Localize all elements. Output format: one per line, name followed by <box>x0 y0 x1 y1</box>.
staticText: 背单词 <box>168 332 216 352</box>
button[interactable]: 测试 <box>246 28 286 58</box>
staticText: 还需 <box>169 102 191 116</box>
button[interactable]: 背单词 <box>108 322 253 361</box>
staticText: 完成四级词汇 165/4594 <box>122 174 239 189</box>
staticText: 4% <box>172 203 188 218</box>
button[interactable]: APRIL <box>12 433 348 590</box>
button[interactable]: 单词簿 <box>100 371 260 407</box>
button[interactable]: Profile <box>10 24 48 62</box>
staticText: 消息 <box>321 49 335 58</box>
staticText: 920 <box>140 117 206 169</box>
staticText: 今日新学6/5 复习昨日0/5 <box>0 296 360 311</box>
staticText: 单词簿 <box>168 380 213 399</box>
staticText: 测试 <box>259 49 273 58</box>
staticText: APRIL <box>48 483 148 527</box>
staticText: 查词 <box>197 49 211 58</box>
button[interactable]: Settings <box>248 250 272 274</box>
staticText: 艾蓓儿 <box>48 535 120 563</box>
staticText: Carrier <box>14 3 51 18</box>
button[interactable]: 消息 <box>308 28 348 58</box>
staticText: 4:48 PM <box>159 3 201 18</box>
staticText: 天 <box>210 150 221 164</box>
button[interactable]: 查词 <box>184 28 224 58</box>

Exercise aim: Copy out the lines of the data where the string "APRIL" occurs.

Exercise result:
button[interactable]: APRIL <box>12 433 348 590</box>
staticText: APRIL <box>48 483 148 527</box>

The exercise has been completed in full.